— WORK INSTRUCTIONS —
Transcribe the data below verbatim from the line with "Haziran 2015" to the line with "ik vond het". Include both of those lines.

TASK MATERIAL START

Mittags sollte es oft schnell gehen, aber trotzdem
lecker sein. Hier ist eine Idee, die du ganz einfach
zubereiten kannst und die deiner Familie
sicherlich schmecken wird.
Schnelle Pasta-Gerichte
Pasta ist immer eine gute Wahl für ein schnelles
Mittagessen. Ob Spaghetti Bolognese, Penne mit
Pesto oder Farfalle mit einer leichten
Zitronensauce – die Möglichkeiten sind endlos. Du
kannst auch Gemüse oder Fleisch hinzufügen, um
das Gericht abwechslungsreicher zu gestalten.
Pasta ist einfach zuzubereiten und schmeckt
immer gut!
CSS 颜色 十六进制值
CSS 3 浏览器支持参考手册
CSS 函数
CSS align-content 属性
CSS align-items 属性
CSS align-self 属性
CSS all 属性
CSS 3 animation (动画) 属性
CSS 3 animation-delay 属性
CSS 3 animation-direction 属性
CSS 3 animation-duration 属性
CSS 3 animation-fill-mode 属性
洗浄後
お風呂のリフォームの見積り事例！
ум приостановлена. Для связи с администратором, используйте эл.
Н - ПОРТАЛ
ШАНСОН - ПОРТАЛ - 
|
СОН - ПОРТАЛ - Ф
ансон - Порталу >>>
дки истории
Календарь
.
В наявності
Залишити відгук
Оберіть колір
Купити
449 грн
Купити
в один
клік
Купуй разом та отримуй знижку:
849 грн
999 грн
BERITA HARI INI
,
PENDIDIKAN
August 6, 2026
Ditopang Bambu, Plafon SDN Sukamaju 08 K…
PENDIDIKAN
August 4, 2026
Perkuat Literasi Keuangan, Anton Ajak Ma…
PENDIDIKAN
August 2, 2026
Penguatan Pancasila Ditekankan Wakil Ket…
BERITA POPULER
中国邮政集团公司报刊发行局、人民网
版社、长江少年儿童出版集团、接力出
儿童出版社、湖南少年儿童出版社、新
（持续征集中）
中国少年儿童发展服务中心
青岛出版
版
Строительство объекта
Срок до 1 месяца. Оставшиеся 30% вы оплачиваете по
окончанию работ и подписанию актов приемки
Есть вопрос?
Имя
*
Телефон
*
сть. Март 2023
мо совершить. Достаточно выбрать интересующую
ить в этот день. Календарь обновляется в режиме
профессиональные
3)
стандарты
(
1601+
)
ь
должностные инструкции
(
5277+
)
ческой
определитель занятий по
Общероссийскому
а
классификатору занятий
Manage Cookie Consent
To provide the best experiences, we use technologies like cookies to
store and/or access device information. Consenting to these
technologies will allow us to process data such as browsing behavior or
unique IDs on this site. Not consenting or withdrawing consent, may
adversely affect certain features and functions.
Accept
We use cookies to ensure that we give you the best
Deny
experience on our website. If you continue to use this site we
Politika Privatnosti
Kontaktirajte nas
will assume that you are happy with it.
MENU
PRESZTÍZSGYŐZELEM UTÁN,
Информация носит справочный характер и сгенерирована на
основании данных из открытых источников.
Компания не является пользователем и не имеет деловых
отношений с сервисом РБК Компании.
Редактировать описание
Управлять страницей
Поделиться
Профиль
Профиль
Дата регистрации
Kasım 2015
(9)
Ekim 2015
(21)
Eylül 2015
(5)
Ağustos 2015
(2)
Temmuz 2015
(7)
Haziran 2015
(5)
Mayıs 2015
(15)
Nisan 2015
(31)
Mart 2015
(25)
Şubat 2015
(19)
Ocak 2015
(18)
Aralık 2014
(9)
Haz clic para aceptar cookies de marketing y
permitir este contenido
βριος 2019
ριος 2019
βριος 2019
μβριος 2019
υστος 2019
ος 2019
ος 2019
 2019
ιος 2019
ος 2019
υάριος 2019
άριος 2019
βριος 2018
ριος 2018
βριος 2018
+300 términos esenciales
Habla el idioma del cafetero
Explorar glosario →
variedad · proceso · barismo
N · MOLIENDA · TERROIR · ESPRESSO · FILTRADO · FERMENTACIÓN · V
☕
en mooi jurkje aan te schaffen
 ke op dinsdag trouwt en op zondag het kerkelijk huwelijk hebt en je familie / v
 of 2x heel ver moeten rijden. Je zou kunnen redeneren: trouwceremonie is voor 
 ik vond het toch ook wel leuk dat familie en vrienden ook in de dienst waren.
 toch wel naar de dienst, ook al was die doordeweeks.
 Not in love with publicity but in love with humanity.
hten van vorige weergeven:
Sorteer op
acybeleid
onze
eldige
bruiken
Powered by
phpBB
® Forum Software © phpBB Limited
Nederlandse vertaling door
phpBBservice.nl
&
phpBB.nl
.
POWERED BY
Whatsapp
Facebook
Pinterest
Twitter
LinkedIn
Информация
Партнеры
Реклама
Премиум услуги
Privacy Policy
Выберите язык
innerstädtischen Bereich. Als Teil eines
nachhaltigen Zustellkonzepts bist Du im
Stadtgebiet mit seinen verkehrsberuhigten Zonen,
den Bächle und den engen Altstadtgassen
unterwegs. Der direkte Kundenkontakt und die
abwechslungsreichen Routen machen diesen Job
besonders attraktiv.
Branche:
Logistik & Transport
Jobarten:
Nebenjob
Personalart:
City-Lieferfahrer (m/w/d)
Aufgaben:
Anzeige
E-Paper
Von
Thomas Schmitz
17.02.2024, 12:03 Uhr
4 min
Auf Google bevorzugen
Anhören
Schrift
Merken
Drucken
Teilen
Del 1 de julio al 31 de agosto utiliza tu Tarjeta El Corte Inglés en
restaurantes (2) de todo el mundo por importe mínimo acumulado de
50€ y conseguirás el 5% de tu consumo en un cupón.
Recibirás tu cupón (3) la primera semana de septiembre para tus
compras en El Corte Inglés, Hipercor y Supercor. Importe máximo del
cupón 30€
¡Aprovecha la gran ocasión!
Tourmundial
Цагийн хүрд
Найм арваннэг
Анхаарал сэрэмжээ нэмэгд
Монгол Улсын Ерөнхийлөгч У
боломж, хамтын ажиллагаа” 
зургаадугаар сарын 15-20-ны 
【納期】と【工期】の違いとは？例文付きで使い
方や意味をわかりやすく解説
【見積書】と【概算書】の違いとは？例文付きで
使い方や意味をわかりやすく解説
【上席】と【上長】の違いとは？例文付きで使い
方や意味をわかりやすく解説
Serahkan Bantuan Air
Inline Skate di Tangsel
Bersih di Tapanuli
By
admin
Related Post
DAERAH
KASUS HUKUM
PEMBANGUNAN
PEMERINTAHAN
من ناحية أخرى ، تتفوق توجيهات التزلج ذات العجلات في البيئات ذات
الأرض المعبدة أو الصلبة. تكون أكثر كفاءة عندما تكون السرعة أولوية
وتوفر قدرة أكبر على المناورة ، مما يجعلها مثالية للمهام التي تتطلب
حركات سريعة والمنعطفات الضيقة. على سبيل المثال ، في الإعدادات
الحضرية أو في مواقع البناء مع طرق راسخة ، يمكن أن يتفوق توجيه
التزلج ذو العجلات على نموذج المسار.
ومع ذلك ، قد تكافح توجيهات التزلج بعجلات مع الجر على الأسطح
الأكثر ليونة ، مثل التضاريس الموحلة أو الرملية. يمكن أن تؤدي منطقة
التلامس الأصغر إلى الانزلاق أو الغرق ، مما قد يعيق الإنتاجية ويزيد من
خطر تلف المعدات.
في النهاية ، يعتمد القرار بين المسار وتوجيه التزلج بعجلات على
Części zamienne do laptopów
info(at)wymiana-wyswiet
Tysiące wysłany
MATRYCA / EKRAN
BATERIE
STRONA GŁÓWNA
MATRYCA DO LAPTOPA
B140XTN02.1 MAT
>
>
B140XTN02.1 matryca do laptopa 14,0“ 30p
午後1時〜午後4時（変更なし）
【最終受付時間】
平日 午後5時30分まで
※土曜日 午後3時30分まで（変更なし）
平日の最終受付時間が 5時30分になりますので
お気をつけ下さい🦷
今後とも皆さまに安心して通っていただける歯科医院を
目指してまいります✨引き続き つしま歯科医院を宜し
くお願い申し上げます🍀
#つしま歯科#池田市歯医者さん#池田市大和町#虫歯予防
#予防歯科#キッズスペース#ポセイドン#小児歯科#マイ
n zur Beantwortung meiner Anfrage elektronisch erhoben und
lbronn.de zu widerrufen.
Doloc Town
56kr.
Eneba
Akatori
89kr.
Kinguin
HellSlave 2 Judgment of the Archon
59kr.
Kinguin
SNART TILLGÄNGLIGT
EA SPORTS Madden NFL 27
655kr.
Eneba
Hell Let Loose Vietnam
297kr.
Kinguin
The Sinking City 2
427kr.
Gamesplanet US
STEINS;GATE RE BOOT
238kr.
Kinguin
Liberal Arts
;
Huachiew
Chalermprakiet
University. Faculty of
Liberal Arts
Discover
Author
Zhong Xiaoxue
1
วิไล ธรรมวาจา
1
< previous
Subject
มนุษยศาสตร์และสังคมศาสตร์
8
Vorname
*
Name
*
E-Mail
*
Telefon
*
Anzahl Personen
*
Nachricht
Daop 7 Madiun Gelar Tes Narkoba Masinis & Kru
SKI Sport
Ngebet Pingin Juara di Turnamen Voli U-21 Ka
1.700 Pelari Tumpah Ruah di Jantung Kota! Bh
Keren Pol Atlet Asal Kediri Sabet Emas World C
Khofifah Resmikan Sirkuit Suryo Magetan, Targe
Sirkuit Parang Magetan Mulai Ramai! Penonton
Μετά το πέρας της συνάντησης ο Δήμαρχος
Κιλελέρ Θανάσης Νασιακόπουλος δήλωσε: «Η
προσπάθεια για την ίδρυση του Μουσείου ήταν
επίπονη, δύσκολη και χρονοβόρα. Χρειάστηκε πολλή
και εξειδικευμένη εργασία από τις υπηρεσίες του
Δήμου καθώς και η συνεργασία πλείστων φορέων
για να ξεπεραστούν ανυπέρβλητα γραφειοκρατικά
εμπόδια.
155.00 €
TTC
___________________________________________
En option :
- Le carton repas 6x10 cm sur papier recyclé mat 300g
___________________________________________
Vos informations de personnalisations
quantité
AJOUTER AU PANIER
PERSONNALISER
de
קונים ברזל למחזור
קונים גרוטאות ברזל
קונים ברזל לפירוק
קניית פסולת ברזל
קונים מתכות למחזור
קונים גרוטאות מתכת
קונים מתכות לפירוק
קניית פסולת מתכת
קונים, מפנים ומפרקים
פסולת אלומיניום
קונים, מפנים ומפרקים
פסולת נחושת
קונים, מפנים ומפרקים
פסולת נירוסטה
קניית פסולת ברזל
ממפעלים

TASK MATERIAL END

— ANSWER BOX —
Haziran 2015
(5)
Mayıs 2015
(15)
Nisan 2015
(31)
Mart 2015
(25)
Şubat 2015
(19)
Ocak 2015
(18)
Aralık 2014
(9)
Haz clic para aceptar cookies de marketing y
permitir este contenido
βριος 2019
ριος 2019
βριος 2019
μβριος 2019
υστος 2019
ος 2019
ος 2019
 2019
ιος 2019
ος 2019
υάριος 2019
άριος 2019
βριος 2018
ριος 2018
βριος 2018
+300 términos esenciales
Habla el idioma del cafetero
Explorar glosario →
variedad · proceso · barismo
N · MOLIENDA · TERROIR · ESPRESSO · FILTRADO · FERMENTACIÓN · V
☕
en mooi jurkje aan te schaffen
 ke op dinsdag trouwt en op zondag het kerkelijk huwelijk hebt en je familie / v
 of 2x heel ver moeten rijden. Je zou kunnen redeneren: trouwceremonie is voor 
 ik vond het toch ook wel leuk dat familie en vrienden ook in de dienst waren.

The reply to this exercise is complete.